One displaced Jew was convicted and three others freed today by a U.S. military court trying them on charges arising from a clash at the town of Neurnberg vorm Wald during the exhumation of the bodies of Jews murdered by the Nazis.
The guilty man, Chaim Fogial, was sentenced to six months imprisonment and a 5,000 mark fine for assaulting a German during the exhumation ceremonies. A Polish DP, Peter Wlassek, was given a four-month sentence and the same fine on the same charge.
Alex Piorkowski, a pencil salesman who became commander of the Dachau concentration camp in 1938, was today sentenced to be hanged by a war crimes tribunal sitting at Dachau. His assistant, Heinz Detmers, was given a 15-year prison term.
Herman Plachczinsky, the displaced Jew from the Landsberg camp who is charged with assaulting an officer, has not been released from jail, although his trial has been indefinitely postponed pending; investigations by the military authorities, it was learned today.

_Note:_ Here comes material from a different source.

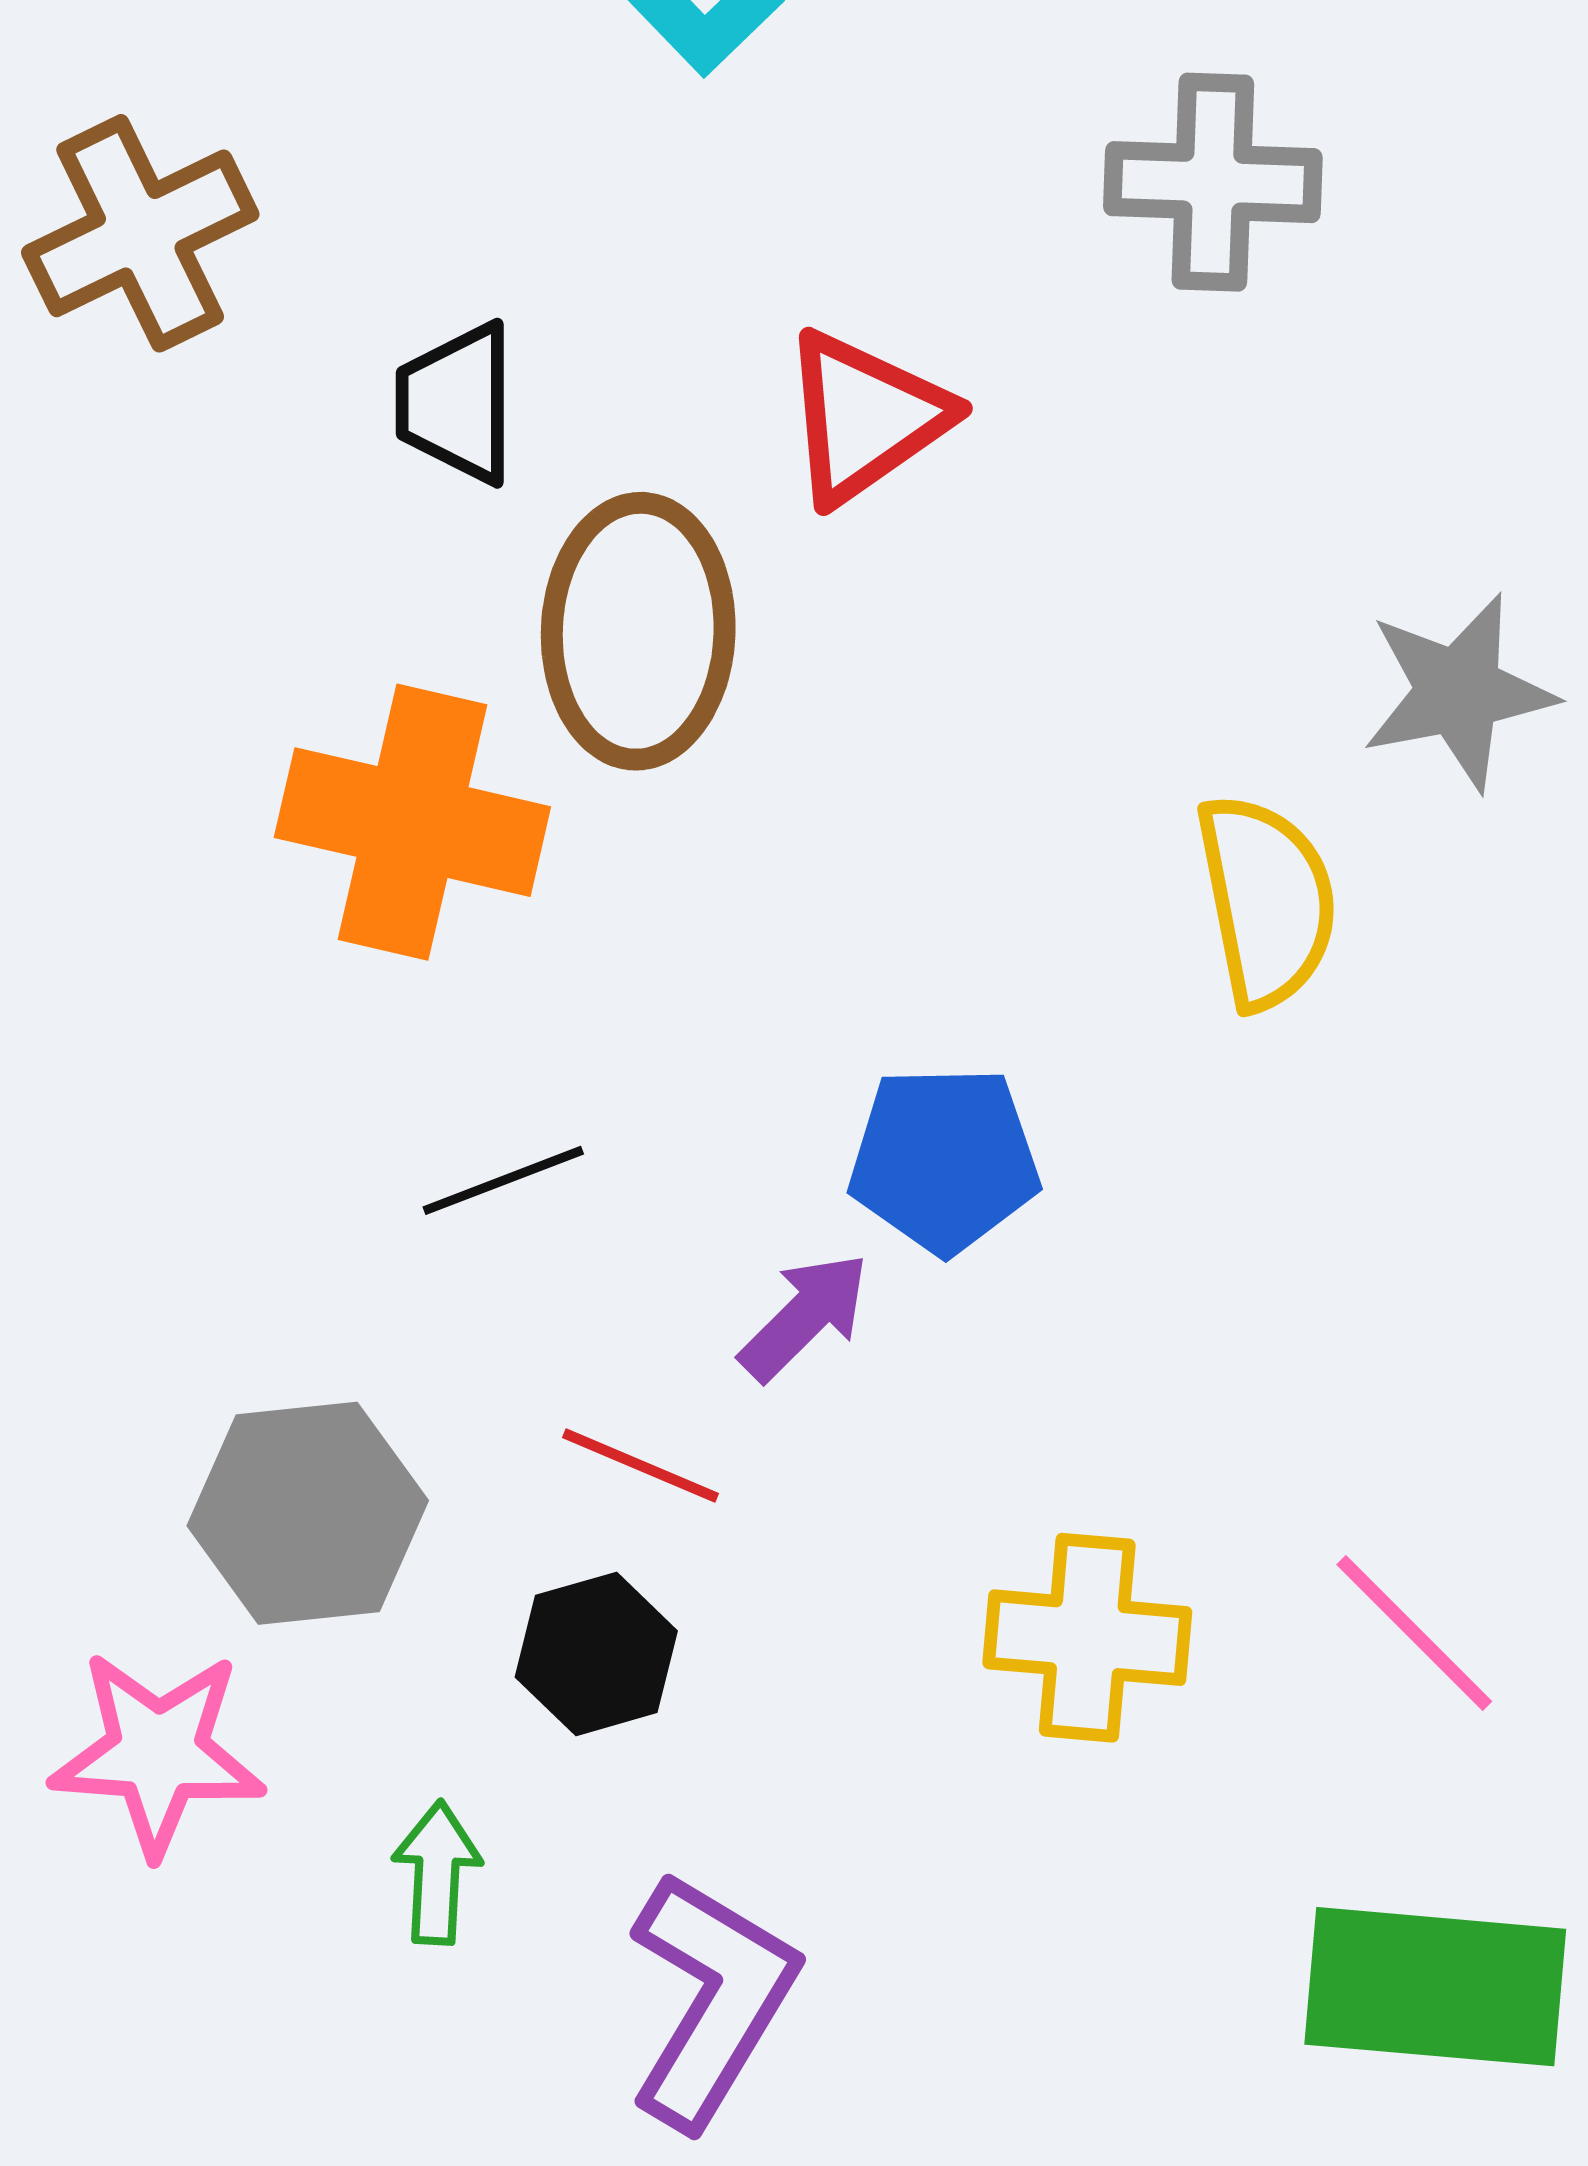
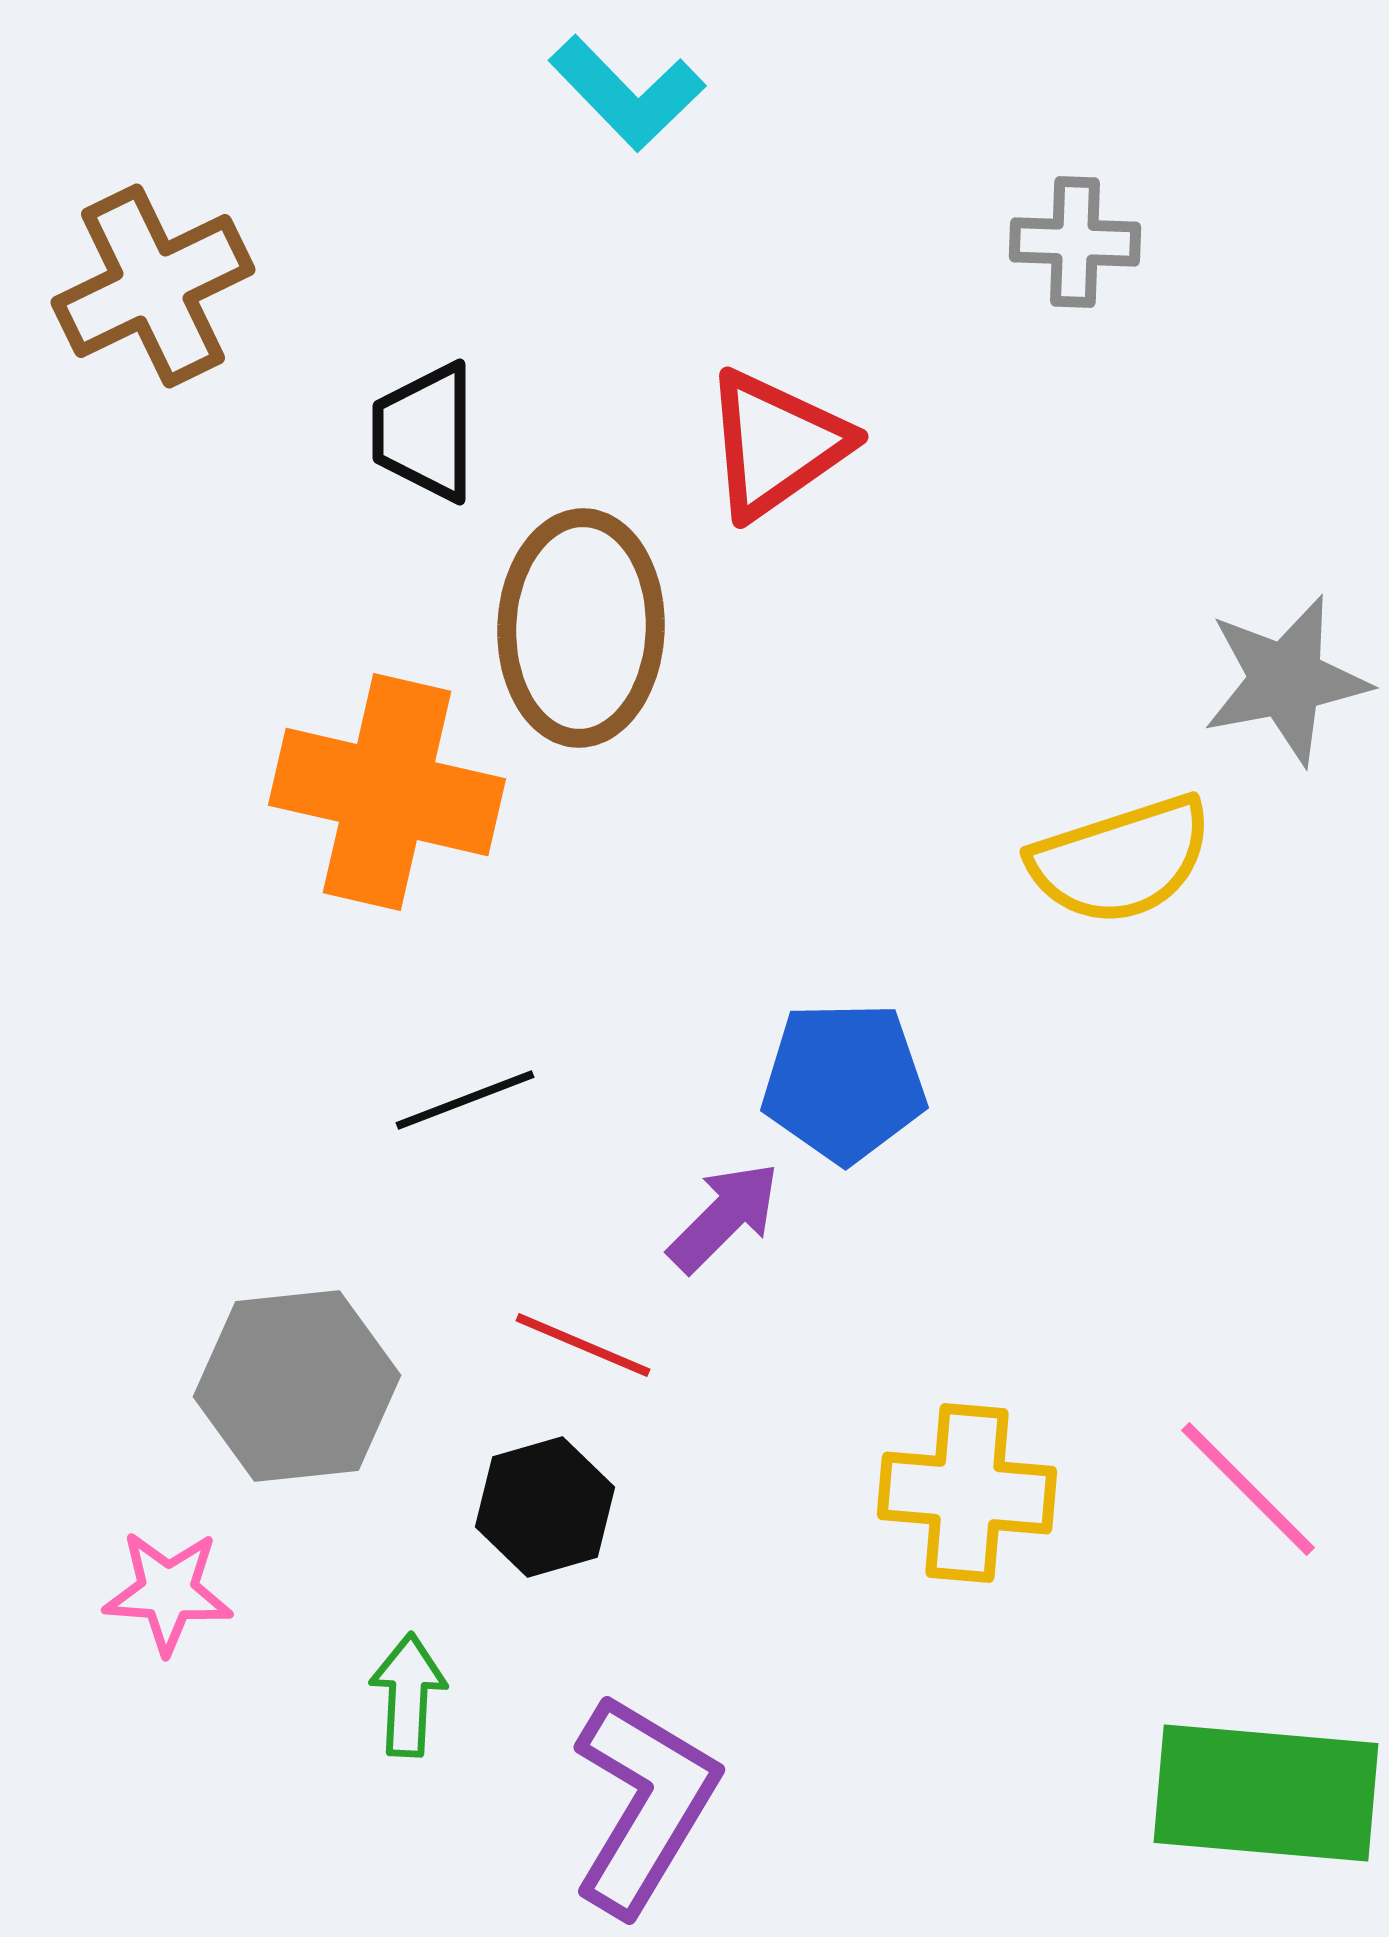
gray cross: (1213, 182) -> (1075, 242), size x0.7
yellow semicircle: (1266, 901) -> (1121, 860), turned 83
pink star: (158, 1753) -> (168, 1592), size x0.7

When the proceedings against Plachczinsky were adjourned at the request of the prosecution, which said that constabulary officials wished to gather additional evidence, it was stated that the defendant would be freed on bail. However, Plachczinsky is being held in a constabulary jail at Lengries and will not be released until after completion of an investigation of his arrest and the incidents leading up to it, which is being made by an inspector-general assigned by U.S. occupation headquarters at Frankfurt.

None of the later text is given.